The price: 500 dollars and up. How much are we going to pay for new boards just because they are "green"? Everybody is jumping on the "green" wagon because it is profitable not because you are doing something to protect our Mother Earth. So, where does this winding road end? Be honest.

Youve got to be kidding me!! 4,000 LBS of styrene a year? The California DOT and municipalities release that on one pipe relining project! The Clean Water Funds support these projects to coat the pipes with thermoset polyester and vinyl-ester resins (40-60% styrene). Underground conditions: leaks,cool temperatures and poor contractor practices fail to cure the laminates fully.
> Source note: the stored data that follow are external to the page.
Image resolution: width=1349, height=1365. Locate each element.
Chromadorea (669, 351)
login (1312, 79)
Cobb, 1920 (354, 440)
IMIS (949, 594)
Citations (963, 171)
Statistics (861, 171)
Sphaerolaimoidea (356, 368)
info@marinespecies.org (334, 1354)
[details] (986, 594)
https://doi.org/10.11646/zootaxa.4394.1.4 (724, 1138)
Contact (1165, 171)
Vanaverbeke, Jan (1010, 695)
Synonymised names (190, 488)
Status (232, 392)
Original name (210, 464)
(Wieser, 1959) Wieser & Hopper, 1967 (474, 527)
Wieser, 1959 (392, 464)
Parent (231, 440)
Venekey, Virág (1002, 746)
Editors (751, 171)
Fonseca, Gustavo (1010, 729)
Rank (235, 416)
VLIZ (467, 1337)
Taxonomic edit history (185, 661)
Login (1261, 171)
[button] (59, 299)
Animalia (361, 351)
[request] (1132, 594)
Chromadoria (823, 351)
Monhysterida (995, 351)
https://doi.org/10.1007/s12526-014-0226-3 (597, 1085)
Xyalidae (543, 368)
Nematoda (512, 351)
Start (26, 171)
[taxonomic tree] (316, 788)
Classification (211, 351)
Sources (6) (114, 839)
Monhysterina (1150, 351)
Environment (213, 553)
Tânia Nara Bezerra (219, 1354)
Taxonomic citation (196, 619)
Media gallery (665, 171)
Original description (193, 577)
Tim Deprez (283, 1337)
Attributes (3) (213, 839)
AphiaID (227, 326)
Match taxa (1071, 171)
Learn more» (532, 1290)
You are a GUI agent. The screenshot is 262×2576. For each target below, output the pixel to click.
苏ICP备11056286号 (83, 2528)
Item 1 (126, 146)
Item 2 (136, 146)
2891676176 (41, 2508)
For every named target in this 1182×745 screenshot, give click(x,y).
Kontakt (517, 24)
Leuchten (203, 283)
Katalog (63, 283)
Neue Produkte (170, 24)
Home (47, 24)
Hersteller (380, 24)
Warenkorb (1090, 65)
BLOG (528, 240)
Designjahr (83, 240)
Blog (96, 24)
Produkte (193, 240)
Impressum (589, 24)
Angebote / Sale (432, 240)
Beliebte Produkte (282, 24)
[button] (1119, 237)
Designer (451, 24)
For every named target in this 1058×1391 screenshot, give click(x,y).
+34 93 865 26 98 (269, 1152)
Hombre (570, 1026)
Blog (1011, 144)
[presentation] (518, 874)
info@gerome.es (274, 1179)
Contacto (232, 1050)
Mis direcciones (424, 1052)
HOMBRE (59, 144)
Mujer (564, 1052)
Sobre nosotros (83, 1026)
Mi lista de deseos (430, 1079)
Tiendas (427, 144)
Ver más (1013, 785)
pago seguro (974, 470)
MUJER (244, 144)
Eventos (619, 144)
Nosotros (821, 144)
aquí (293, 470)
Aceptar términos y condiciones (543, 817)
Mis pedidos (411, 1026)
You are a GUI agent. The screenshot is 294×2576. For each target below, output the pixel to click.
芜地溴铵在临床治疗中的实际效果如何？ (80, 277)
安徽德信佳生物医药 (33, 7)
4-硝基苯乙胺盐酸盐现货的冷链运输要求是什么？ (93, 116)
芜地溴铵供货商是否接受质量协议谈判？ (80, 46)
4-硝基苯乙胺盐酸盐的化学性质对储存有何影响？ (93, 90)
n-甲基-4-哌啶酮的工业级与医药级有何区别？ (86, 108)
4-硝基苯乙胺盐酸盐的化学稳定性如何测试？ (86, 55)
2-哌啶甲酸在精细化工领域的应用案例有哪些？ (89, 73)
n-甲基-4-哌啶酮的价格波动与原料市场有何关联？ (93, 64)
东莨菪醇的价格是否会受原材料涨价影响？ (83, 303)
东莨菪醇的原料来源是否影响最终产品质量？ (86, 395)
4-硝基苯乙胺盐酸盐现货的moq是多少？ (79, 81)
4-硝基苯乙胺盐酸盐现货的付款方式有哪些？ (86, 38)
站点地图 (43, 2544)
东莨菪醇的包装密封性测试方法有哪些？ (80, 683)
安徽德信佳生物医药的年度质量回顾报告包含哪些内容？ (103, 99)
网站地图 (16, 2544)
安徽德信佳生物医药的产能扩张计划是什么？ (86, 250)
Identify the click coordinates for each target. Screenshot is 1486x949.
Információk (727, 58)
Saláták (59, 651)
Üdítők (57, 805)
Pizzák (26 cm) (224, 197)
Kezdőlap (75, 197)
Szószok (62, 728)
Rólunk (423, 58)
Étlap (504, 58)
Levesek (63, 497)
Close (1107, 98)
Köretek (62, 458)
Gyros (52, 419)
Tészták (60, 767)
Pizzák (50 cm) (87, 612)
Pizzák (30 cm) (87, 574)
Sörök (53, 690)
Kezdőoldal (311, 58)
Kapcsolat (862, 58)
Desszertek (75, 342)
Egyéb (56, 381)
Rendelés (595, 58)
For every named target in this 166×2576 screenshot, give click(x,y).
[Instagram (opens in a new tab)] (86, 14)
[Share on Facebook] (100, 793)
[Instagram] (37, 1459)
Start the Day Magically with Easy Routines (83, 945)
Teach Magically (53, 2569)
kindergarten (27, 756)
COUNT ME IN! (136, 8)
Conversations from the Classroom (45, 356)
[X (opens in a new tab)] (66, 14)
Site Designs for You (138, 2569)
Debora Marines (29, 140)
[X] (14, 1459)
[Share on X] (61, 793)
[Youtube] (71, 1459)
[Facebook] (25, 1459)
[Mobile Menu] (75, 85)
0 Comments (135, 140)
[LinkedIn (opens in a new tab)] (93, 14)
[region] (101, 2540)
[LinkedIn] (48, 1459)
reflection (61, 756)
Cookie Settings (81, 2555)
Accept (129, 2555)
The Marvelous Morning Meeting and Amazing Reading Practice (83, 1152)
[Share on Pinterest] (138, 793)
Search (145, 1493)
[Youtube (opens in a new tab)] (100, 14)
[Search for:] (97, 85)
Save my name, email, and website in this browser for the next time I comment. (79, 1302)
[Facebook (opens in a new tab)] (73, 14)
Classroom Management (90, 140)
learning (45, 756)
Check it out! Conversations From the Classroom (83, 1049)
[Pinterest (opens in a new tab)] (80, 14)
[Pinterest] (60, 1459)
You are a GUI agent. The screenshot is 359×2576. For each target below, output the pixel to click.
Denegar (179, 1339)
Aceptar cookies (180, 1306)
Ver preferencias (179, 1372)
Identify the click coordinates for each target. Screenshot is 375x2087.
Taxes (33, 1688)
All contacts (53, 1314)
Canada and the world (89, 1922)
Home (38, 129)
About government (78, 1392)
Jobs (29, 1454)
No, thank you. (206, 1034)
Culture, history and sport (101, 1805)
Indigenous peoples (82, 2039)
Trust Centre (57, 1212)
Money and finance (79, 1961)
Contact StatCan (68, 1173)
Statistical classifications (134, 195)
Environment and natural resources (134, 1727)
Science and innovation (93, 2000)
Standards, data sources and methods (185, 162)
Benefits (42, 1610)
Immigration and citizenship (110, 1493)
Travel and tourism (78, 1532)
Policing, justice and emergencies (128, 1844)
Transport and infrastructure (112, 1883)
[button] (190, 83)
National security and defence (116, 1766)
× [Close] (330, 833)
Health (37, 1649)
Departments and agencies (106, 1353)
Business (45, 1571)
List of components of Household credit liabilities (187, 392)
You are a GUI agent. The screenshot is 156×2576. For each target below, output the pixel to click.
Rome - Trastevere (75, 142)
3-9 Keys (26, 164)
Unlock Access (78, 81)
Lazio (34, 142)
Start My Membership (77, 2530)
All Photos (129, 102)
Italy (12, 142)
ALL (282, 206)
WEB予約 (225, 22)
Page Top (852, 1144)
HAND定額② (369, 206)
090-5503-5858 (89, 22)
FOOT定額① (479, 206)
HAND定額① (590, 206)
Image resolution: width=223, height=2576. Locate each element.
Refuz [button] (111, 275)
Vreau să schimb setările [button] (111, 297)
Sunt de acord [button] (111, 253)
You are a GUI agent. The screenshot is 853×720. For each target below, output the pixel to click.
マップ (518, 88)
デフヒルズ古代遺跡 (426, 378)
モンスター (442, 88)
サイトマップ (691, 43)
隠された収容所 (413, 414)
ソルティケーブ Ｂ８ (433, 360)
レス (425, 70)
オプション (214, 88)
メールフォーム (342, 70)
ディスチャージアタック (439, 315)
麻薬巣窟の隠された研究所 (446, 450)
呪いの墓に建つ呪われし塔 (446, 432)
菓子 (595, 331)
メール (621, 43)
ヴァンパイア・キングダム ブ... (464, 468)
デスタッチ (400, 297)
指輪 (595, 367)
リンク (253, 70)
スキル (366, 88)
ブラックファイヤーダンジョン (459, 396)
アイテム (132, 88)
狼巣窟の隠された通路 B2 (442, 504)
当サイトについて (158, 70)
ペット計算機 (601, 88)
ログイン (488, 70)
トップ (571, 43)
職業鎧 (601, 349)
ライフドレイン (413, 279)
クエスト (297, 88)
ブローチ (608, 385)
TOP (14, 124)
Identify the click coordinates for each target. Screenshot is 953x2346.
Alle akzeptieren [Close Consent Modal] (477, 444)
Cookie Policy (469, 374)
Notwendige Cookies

Fish kills, home and business evacuations fail to be penalized and current technologies are not used to save a penny, no testing is required to monitor the use of materials and processes. After all, is the DEP or EPA going to fine themselves? A classic example of going after the little guy. See searches for styrene spills, fish kills, pipe relining, trenchless projects. The companies use more than 78 million pounds of resin a year, 31 million pounds are styrene or 310,000 pounds of releases. Why worry about the 4,000 pounds a year from surfboards? If styrene fumes enter a home or business, they will blame it on faulty plumbing or the p-trap was empty. DUH, what is the reason they are fixing the pipe in the first place.